Well, this book kicks off my reading of ancient/revision history. I gotta say, I learned quite a bit, but it wasn’t what I expected to learn.
First of all, let me say this book, published by The University of Nebraska Press, was very expensive as books go. I think I paid around $60.00 for it.

“The Indigenous Paleolithic Of The Western Hemisphere”, by Paulette F.C. Steeves reads like a textbook, and I believe it is the result of her college dissertation.
Steeves is an associate professor of sociology.

This book attempts to dismantle the colonization of archaeology, which has obviously been rigged to favor western and European culture.

Steeves drives home the point that the above statement has been the standard for archaeology and related research, ignoring anything that suggests there was a “pre-Clovis” culture, capable of advanced thinking and tool use.

Much of the standard thought is that there was a migration from east to west through an ice-free corridor during the last ice age, from Siberia, through present day Alaska and Canada, to other areas in North America. Therefore, no existing evidence of human culture is represented earlier than around 10,000 years ago.

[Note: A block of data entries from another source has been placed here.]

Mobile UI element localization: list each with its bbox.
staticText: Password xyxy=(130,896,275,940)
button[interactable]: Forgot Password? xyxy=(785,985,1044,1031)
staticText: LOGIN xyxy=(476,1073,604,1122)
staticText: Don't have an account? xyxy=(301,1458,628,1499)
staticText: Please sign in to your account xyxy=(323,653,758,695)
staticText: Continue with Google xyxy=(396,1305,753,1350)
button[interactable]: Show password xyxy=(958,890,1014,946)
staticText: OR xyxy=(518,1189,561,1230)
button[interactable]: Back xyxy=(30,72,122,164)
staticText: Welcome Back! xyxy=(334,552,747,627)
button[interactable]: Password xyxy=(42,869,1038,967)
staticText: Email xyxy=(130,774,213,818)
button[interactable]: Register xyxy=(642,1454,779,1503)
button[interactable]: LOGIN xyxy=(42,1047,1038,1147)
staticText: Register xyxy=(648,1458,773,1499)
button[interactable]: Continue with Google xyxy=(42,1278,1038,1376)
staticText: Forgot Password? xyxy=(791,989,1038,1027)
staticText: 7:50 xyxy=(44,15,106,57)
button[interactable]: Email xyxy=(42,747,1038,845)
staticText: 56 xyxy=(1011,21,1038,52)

After explaining the problem with science ignoring the indigenous past, Steeves begins to provide evidence of human culture that predates the land bridge migration theory. For instance, one site near San Diego dates back as early as 130,000 years. Other locations in South America are just as old, and suggest early ocean travel.

Steeves writes:
“Discussions of the human settlement of island areas support an argument that modern humans as early as 100,000 years ago had developed the knowledge and technological skills required to build watercraft.”

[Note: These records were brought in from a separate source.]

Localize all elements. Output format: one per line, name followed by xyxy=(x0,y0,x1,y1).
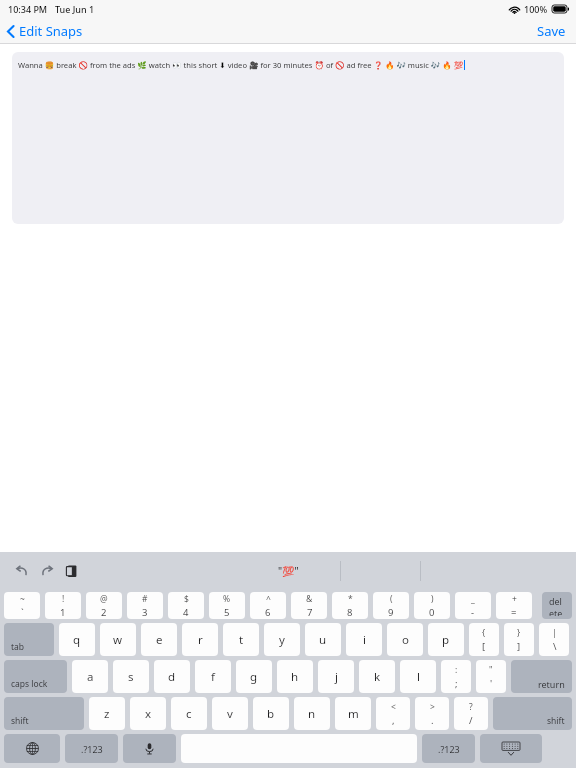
button[interactable]: o xyxy=(387,623,423,656)
button[interactable]: _ xyxy=(455,592,491,619)
button[interactable]: % xyxy=(209,592,245,619)
button[interactable]: z xyxy=(89,697,125,730)
staticText: d xyxy=(168,669,176,685)
button[interactable]: a xyxy=(72,660,108,693)
staticText: v xyxy=(227,706,233,722)
staticText: 3 xyxy=(142,606,148,619)
button[interactable]: Undo xyxy=(12,561,32,581)
staticText: .?123 xyxy=(438,743,460,755)
button[interactable]: .?123 xyxy=(65,734,118,763)
button[interactable]: Dictation xyxy=(123,734,176,763)
button[interactable]: h xyxy=(277,660,313,693)
staticText: ? xyxy=(469,701,473,713)
button[interactable]: tab xyxy=(4,623,54,656)
button[interactable]: | xyxy=(539,623,569,656)
button[interactable]: j xyxy=(318,660,354,693)
staticText: n xyxy=(308,706,316,722)
button[interactable]: u xyxy=(305,623,341,656)
button[interactable]: Save xyxy=(527,18,576,44)
button[interactable]: x xyxy=(130,697,166,730)
staticText: shift xyxy=(547,715,565,727)
button[interactable]: " xyxy=(476,660,506,693)
staticText: c xyxy=(186,706,192,722)
button[interactable]: i xyxy=(346,623,382,656)
staticText: ! xyxy=(62,593,65,605)
button[interactable]: n xyxy=(294,697,330,730)
staticText: , xyxy=(392,714,395,727)
staticText: # xyxy=(142,593,148,605)
button[interactable]: y xyxy=(264,623,300,656)
staticText: = xyxy=(511,606,517,619)
staticText: ^ xyxy=(266,593,271,605)
button[interactable]: : xyxy=(441,660,471,693)
button[interactable]: + xyxy=(496,592,532,619)
button[interactable]: shift xyxy=(4,697,84,730)
staticText: ' xyxy=(490,677,493,690)
button[interactable]: .?123 xyxy=(422,734,475,763)
staticText: t xyxy=(239,632,244,648)
staticText: e xyxy=(156,632,163,648)
button[interactable]: v xyxy=(212,697,248,730)
button[interactable]: k xyxy=(359,660,395,693)
button[interactable]: e xyxy=(141,623,177,656)
button[interactable]: delete xyxy=(542,592,572,619)
staticText: g xyxy=(250,669,258,685)
button[interactable]: return xyxy=(511,660,572,693)
button[interactable]: p xyxy=(428,623,464,656)
button[interactable]: shift xyxy=(493,697,572,730)
button[interactable]: l xyxy=(400,660,436,693)
button[interactable]: m xyxy=(335,697,371,730)
staticText: f xyxy=(211,669,215,685)
button[interactable]: t xyxy=(223,623,259,656)
button[interactable]: * xyxy=(332,592,368,619)
button[interactable]: caps lock xyxy=(4,660,67,693)
staticText: + xyxy=(512,593,517,605)
staticText: i xyxy=(363,632,366,648)
staticText: .?123 xyxy=(81,743,103,755)
button[interactable]: q xyxy=(59,623,95,656)
button[interactable]: g xyxy=(236,660,272,693)
staticText: 100% xyxy=(524,3,548,15)
button[interactable]: @ xyxy=(86,592,122,619)
staticText: tab xyxy=(11,641,25,653)
staticText: 5 xyxy=(224,606,230,619)
button[interactable]: Change keyboard xyxy=(4,734,60,763)
button[interactable]: d xyxy=(154,660,190,693)
button[interactable]: { xyxy=(469,623,499,656)
button[interactable]: ? xyxy=(454,697,488,730)
staticText: " xyxy=(489,664,493,676)
staticText: @ xyxy=(100,593,108,605)
button[interactable]: ) xyxy=(414,592,450,619)
button[interactable]: "💯" xyxy=(223,556,353,586)
staticText: o xyxy=(402,632,409,648)
button[interactable]: Wanna 🍔 break 🚫 from the ads 🌿 watch 👀 t… xyxy=(12,52,564,224)
button[interactable]: Paste xyxy=(62,561,82,581)
button[interactable]: f xyxy=(195,660,231,693)
button[interactable]: > xyxy=(415,697,449,730)
staticText: "💯" xyxy=(278,564,299,578)
button[interactable]: } xyxy=(504,623,534,656)
button[interactable]: Redo xyxy=(37,561,57,581)
button[interactable]: r xyxy=(182,623,218,656)
staticText: - xyxy=(471,606,475,619)
button[interactable]: b xyxy=(253,697,289,730)
button[interactable]: # xyxy=(127,592,163,619)
button[interactable]: < xyxy=(376,697,410,730)
button[interactable]: ( xyxy=(373,592,409,619)
staticText: Tue Jun 1 xyxy=(55,3,95,15)
button[interactable]: Hide keyboard xyxy=(480,734,542,763)
staticText: Edit Snaps xyxy=(19,22,83,40)
staticText: 0 xyxy=(429,606,435,619)
button[interactable]: ~ xyxy=(4,592,40,619)
staticText: 8 xyxy=(347,606,353,619)
button[interactable]: ! xyxy=(45,592,81,619)
staticText: w xyxy=(113,632,123,648)
button[interactable]: c xyxy=(171,697,207,730)
button[interactable]: w xyxy=(100,623,136,656)
button[interactable]: ^ xyxy=(250,592,286,619)
button[interactable]: $ xyxy=(168,592,204,619)
button[interactable]: & xyxy=(291,592,327,619)
button[interactable]: Back xyxy=(0,19,90,43)
button[interactable]: s xyxy=(113,660,149,693)
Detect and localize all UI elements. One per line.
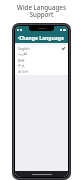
- button[interactable]: हिन्दी: [15, 57, 68, 63]
- staticText: 中文: [18, 64, 25, 68]
- button[interactable]: 한국어: [15, 69, 68, 75]
- staticText: Wide Languages Support: [6, 3, 77, 19]
- staticText: हिन्दी: [18, 58, 25, 63]
- staticText: العربية: [18, 52, 28, 56]
- staticText: Change Language: [19, 35, 64, 42]
- button[interactable]: English: [15, 45, 68, 51]
- button[interactable]: Back: [15, 34, 23, 42]
- button[interactable]: العربية: [15, 51, 68, 57]
- staticText: 한국어: [18, 70, 29, 74]
- staticText: English: [18, 46, 30, 51]
- button[interactable]: 中文: [15, 63, 68, 69]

Steeves provides a revelation that really made me think;

Regarding the “out-of-Africa” theory going back to a single relative, “Eve”, for this theory to prove out would require “..the extinction of all archaic hominins outside of Africa and a complete replacement of hominins on a global scale by an exodus of Eve’s descendants migrating out of Africa around 70,000 years ago.”

Such an extinction process is highly unlikely.

Additionally, Steeves provides this startling information:

“Students and faculty are shocked that the currently oldest known most basal form of protoprimates is known from the fossil records of areas we know today as Montana, Wyoming, and Saskatchewan..”

Steeves also provides information that suggests scientists should definitely give attention to the oral traditions of indigenous people. Cloaked in story and metaphor are the clues to the actual history of these people.

The book begins with a necessary scolding of contemporary archaeology, then rolls into some clear evidence of cultures that obviously predate so-called “Clovis” tool use.

“The Indigenous Paleolithic of The Western Hemisphere” is more for scientists and serious students of history, as I wrote previously. I learned quite a bit, just not exactly what I expected to learn.